WHAT IS BEING ASKED »
If a line in the entries below contains "York", copy it.

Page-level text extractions
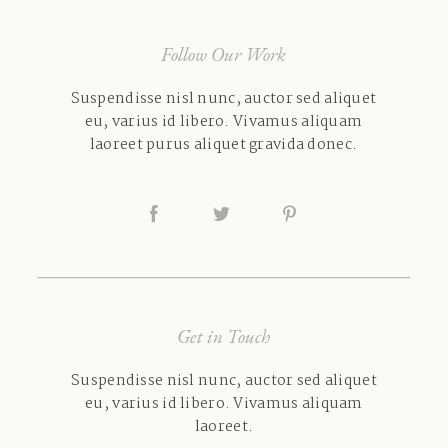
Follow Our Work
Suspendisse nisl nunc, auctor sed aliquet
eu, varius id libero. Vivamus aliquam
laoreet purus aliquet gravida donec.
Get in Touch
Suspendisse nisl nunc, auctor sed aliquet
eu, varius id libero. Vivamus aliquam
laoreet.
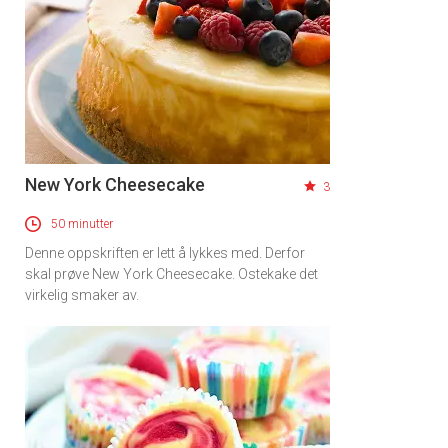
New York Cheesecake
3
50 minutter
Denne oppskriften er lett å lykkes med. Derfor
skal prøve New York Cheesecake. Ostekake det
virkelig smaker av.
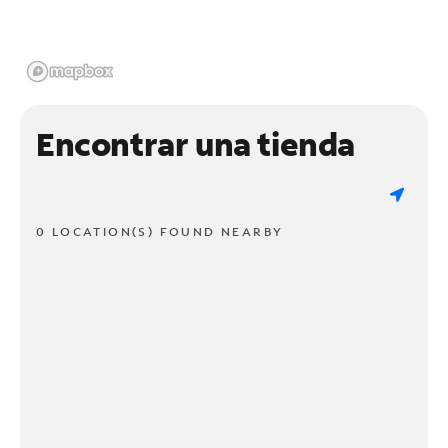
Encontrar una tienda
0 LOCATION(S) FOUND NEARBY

THE ANSWER »
New York Cheesecake
skal prøve New York Cheesecake. Ostekake det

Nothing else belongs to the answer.